Your copy should hold only the lines from the one with "Polisi Cwcis (51, 583)" to the one with "Home (521, 38)", both included, each exactly as it stands below, with no pictures.
──────────
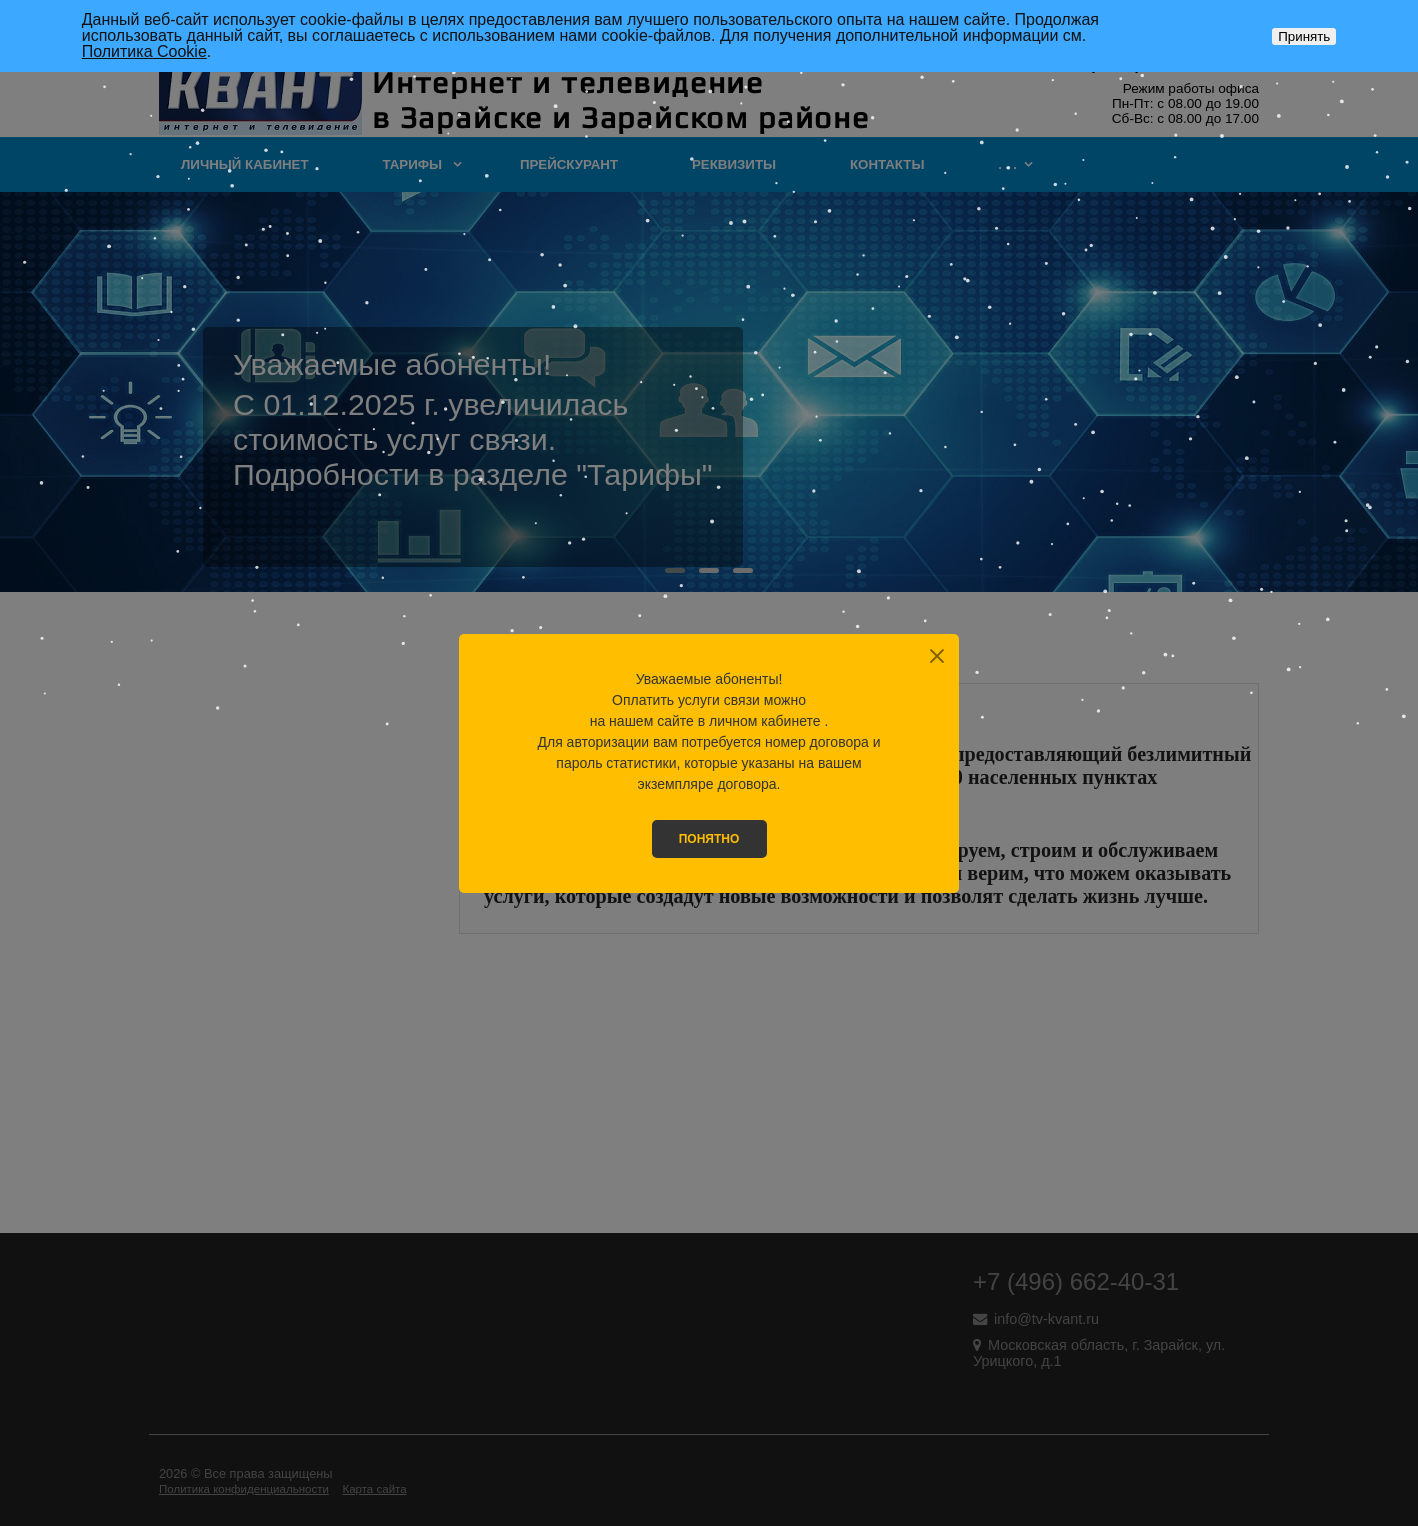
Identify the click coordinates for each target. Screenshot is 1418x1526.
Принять (1304, 36)
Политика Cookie (144, 51)
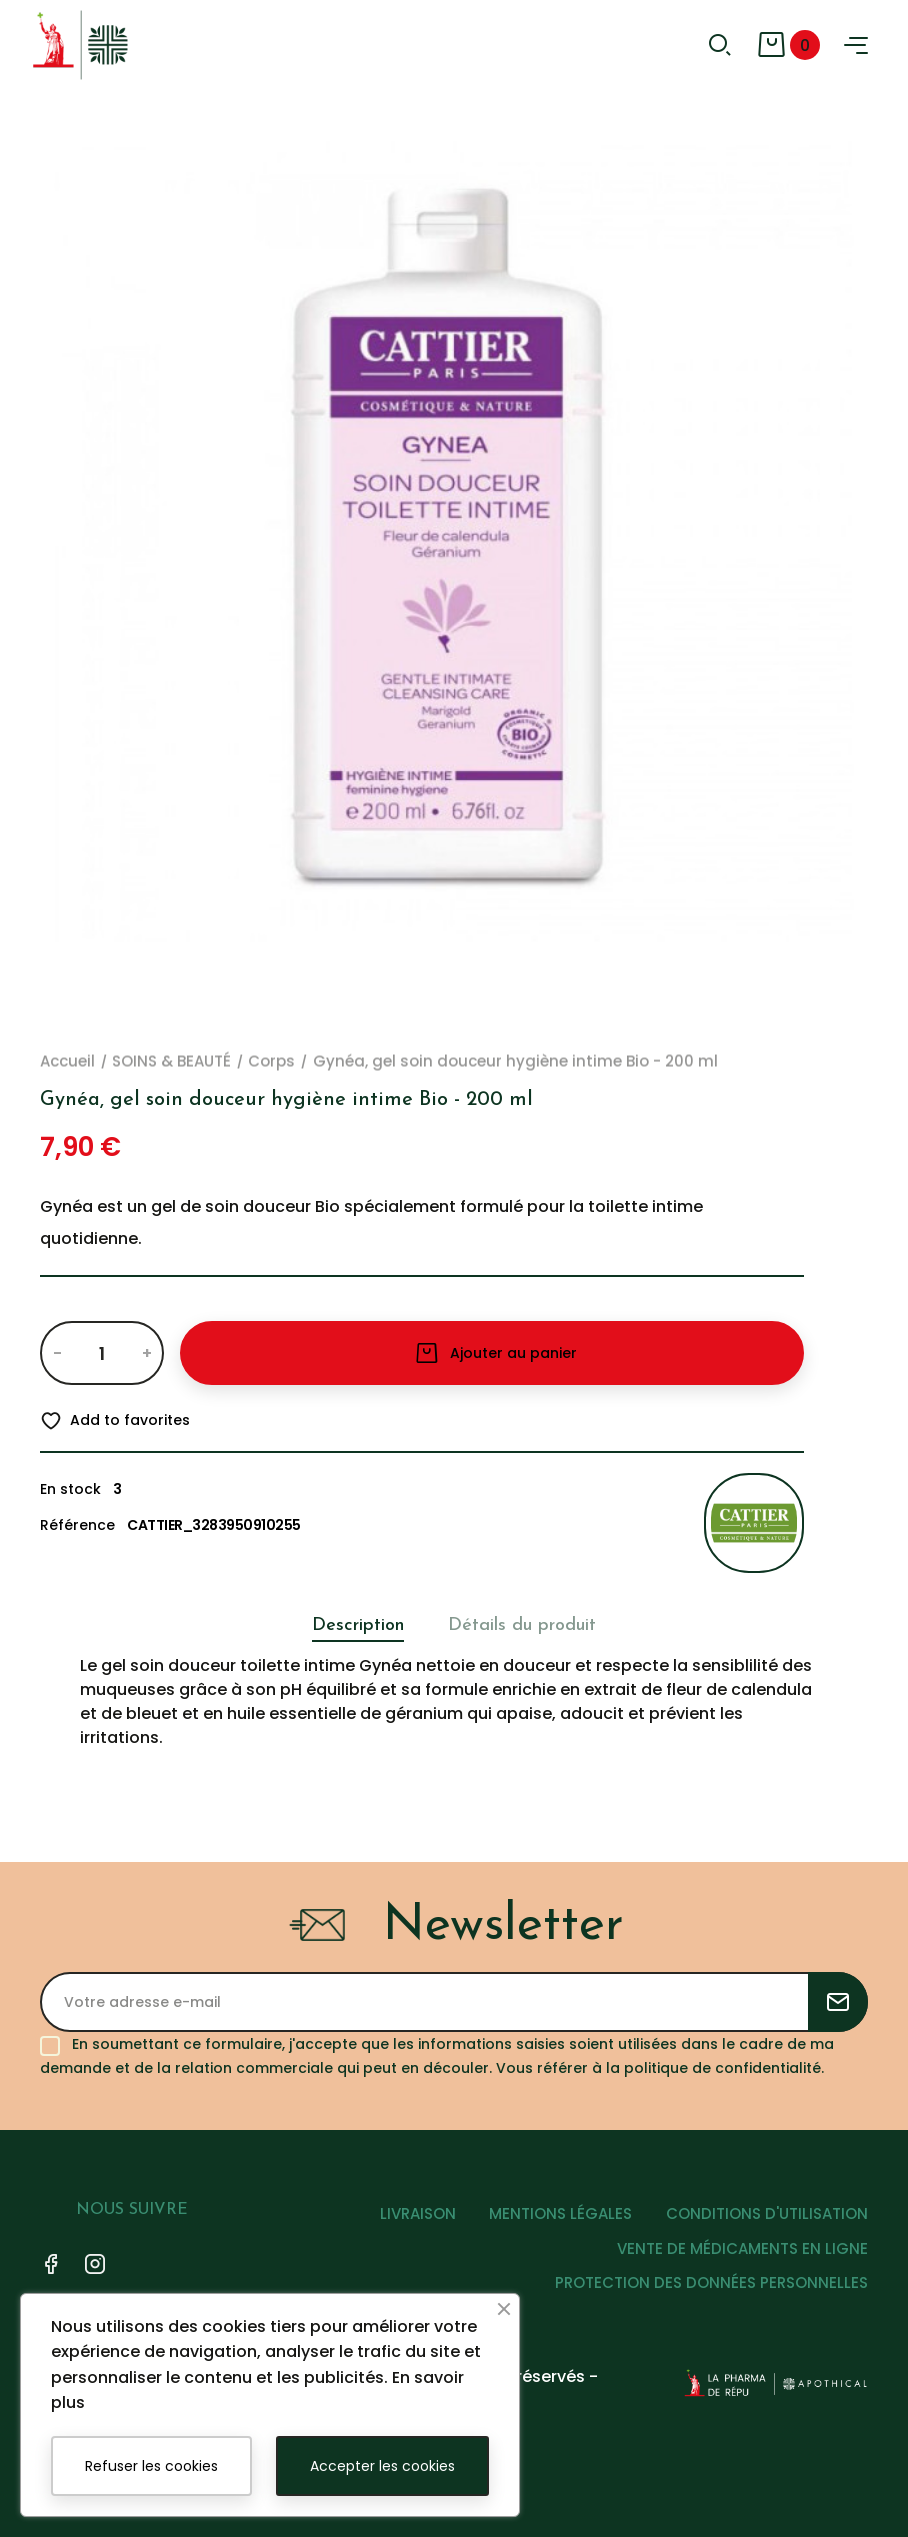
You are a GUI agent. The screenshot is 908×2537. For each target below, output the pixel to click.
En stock (70, 1489)
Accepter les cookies (382, 2466)
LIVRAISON (417, 2213)
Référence (77, 1525)
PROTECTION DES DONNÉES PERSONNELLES (711, 2282)
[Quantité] (101, 1353)
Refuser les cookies (151, 2466)
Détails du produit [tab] (522, 1625)
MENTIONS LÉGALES (560, 2213)
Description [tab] (358, 1625)
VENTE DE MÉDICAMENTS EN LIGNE (742, 2248)
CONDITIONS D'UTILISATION (767, 2213)
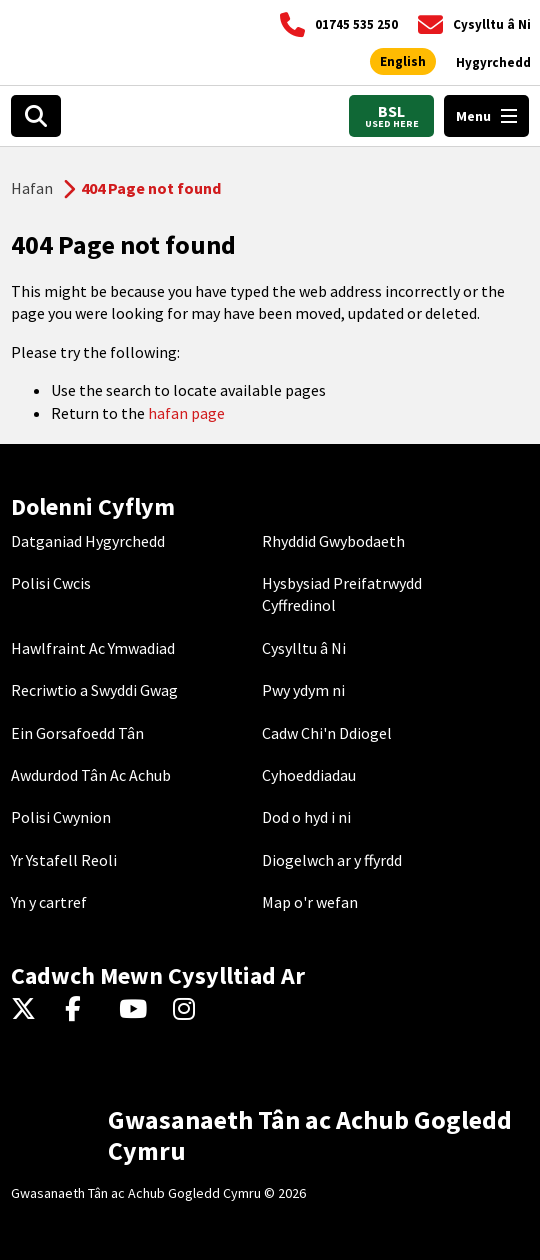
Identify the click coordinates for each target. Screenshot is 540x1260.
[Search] (36, 116)
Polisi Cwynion (61, 817)
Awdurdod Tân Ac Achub (91, 775)
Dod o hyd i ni (306, 817)
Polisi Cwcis (51, 583)
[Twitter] (28, 1010)
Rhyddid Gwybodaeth (333, 541)
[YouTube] (136, 1010)
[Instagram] (190, 1010)
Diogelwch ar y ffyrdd (332, 860)
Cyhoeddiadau (309, 775)
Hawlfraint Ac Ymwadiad (93, 648)
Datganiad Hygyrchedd (88, 541)
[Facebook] (82, 1010)
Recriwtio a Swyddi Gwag (94, 690)
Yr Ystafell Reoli (64, 860)
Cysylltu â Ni (304, 648)
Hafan (32, 188)
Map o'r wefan (310, 902)
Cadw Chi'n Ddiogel (327, 733)
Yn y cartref (49, 902)
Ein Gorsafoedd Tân (77, 733)
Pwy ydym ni (303, 690)
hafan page (186, 413)
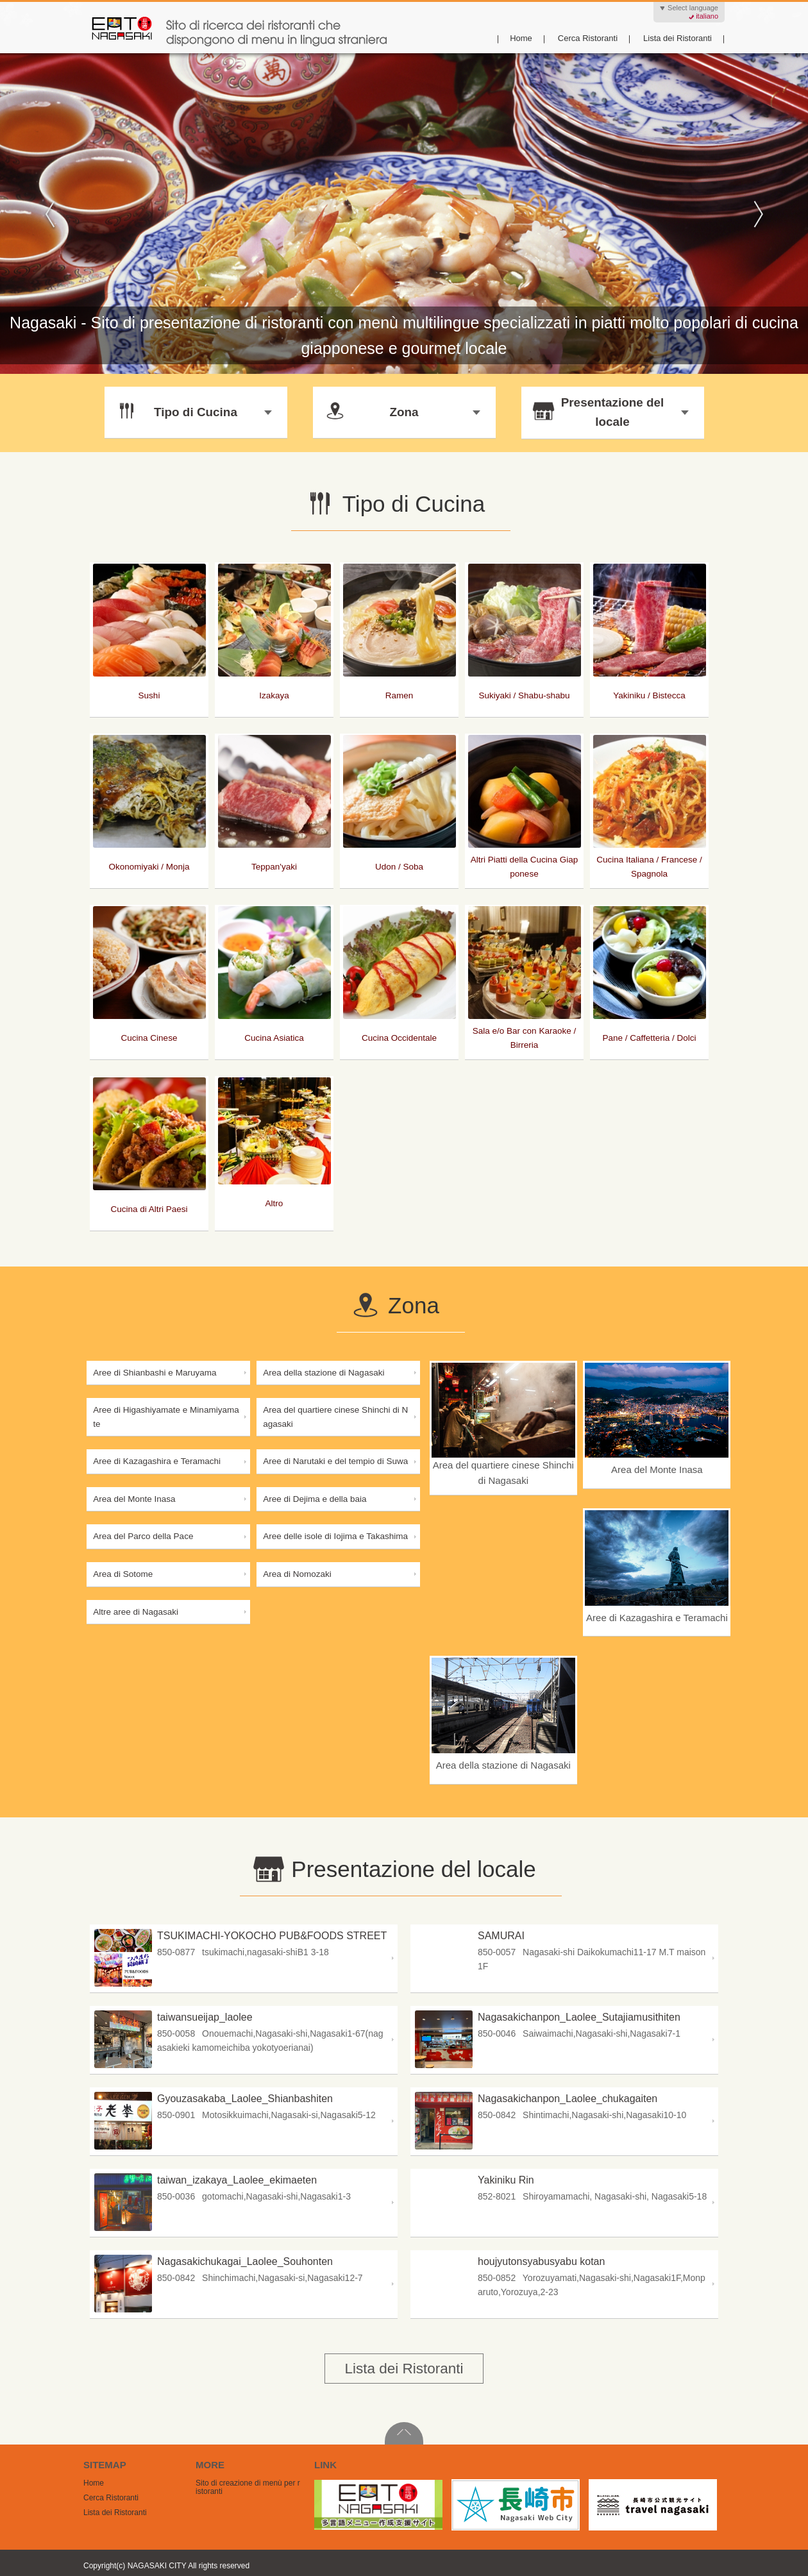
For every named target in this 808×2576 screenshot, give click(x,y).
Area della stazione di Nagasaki (323, 1372)
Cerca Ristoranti (588, 38)
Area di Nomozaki (297, 1574)
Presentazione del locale (610, 412)
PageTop (404, 2433)
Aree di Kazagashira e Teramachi (157, 1461)
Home (521, 38)
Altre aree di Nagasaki (135, 1612)
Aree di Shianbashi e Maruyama (154, 1372)
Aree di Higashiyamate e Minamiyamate (166, 1417)
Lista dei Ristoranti (677, 38)
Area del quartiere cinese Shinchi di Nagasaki (335, 1417)
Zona (402, 411)
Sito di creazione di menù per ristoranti (248, 2487)
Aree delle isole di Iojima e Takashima (335, 1536)
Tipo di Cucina (193, 411)
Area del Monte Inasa (134, 1499)
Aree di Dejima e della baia (314, 1499)
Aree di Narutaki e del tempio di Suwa (335, 1461)
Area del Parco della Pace (143, 1536)
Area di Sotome (123, 1574)
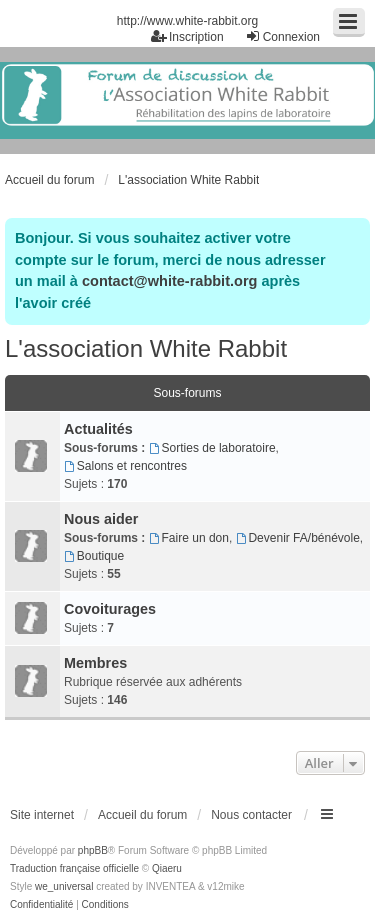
──────────
§ RESPONSE AREA
Polisi Cwcis (51, 583)
[Twitter] (28, 1010)
Rhyddid Gwybodaeth (333, 541)
[YouTube] (136, 1010)
[Instagram] (190, 1010)
Diogelwch ar y ffyrdd (332, 860)
Cyhoeddiadau (309, 775)
Hawlfraint Ac Ymwadiad (93, 648)
Datganiad Hygyrchedd (88, 541)
[Facebook] (82, 1010)
Recriwtio a Swyddi Gwag (94, 690)
Yr Ystafell Reoli (64, 860)
Cysylltu â Ni (304, 648)
Hafan (32, 188)
Map o'r wefan (310, 902)
Cadw Chi'n Ddiogel (327, 733)
Yn y cartref (49, 902)
Ein Gorsafoedd Tân (77, 733)
Pwy ydym ni (303, 690)
hafan page (186, 413)
For every named target in this 808×2576 screenshot, give click(x,y).
Area della stazione di Nagasaki (323, 1372)
Cerca Ristoranti (588, 38)
Area di Nomozaki (297, 1574)
Presentazione del locale (610, 412)
PageTop (404, 2433)
Aree di Kazagashira e Teramachi (157, 1461)
Home (521, 38)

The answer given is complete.